I imagine it was quite a job to change a tube in a rotary boiler.  

My kiddo and I have had a lot of fun over the years poking around the OY at 
Chama, whence my email address.

Charles Weston

--- On Tue, 12/21/10, JGG KahnSr <[email protected]> wrote:

From: JGG KahnSr <[email protected]>
Subject: RE: {S-Scale List} snow plow
To: [email protected]
Date: Tuesday, December 21, 2010, 2:46 PM







 



  


    
      
      
      

Rotary plows were a lot more expensive than wedge plows, both to buy and to 
maintain (there was an entire steam engine in there--

most, like wreck cranes, were later dieselized), and the traffic on a route had 
to justify the investment.  Many branchlines had to make

do with just a wedge plow, and in the midwest that often was a homemade job 
(like the Sunshine kit or the Larsen project based on a

MILW prototype) rather than a Russell-type.

In mountainous territory I've read about crews actually dynamiting jams before 
they could attack them with the rotary (which works better on powder snow than 
the iced and impacted kind.  Rotaries worked better in deep cuts where a wedge 
plow had no place to move the snow as it progressed.  In the old days often 
three or four (or presumably more) steam locomotives would push on the plow, 
and often one of the was coupled tender-first to pull the entire train in 
reverse between pushes.  And usually a snow train had a hopper or gondola full 
of coal to replenish tenders as they used up their loads--or, even worse, got 
stuck and needed to keep up steam to prevent freezing the boiler and piping.

Not all plows had a coupler on the front (and those that did took a lot of 
abuse in service), but having one did facilitate moving them in a train or 
removing them from storage on the MOW track when winter threatened.  The 
casting in the Ambroid kit seems to be a kind of pewter, sturdier than the 
usual white-metal, and both it and the headlight are specialty items; one can 
(and I have in other applications) fabricate one out of brass or styrene 
channel or rectangular tubing and bevel the mating surfaces to the plow.  It 
won't be quite as fancy as

the original casting but will do the job.



Jace Kahn



General Manager 

Ceres & Canisteo RR Co./Champlain County Traction Co.



> On 12/21/10 1:56 PM, dhultay wrote:

> >

> > I have an Abroid snow plow kit missing front white metal casting 

> > coupler draft-gear box. Does any body have a source for one, or a 

> > decent substitute?

> > Dennis H. Bloomfield NJ

> >

> > 

> >

> Mine doesn't have one either.  I'm wondering if the prototypes all had 

> them or perhaps they were removed when the crews readied them for winter 

> use.

> 

> Several years go I purchased a VHS video of snowplows pushing snow in 

> Canada.  Pretty interesting overall, but the last segment (as I recall) 

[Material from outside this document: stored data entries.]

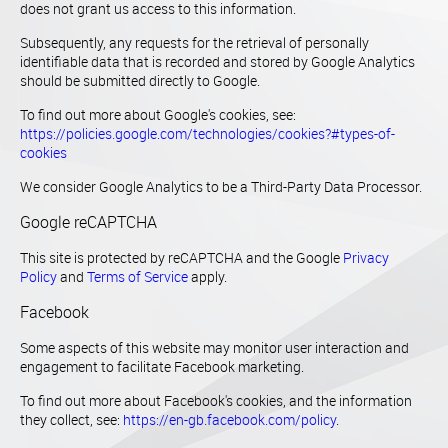
does not grant us access to this information.
Subsequently, any requests for the retrieval of personally
identifiable data that is recorded and stored by Google Analytics
should be submitted directly to Google.
To find out more about Google's cookies, see:
https://policies.google.com/technologies/cookies?#types-of-
cookies
We consider Google Analytics to be a Third-Party Data Processor.
Google reCAPTCHA
This site is protected by reCAPTCHA and the Google
Privacy
Policy
and
Terms of Service
apply.
Facebook
Some aspects of this website may monitor user interaction and
engagement to facilitate Facebook marketing.
To find out more about Facebook's cookies, and the information
they collect, see:
https://en-gb.facebook.com/policy
.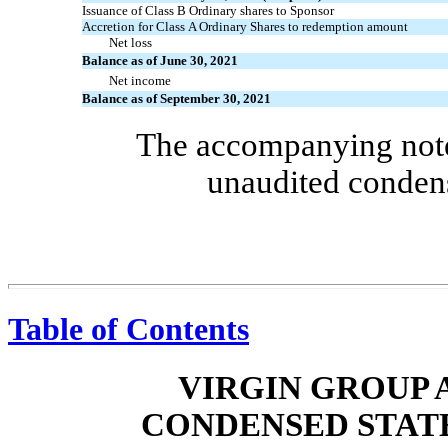
Issuance of Class B Ordinary shares to Sponsor
Accretion for Class A Ordinary Shares to redemption amount
Net loss
Balance as of June 30, 2021
Net income
Balance as of September 30, 2021
The accompanying notes
unaudited condens
Table of Contents
VIRGIN GROUP A
CONDENSED STAT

> shows one that derails and goes aerial.  Not exactly 'Americas funnest 

> home video's' but pretty impressive.

> 

> I often wondered why some railroads preferred plows vs the rotary 

> style.  In mountain conditions when there was the possibility of rocks 

> and tree branches being mixed in with the snow the rotaries' blades 

> would be damaged immediately, so they had to stick with plows.  I know 

> on many branch-lines the plows were almost useless if the track required 

> slow speeds--the plow trains just bogged down in the slow running.  I 

> guess both styles are getting a workout in the mid-west and Eastern 

> states.  I wouldn't know as it's nearly 80 today.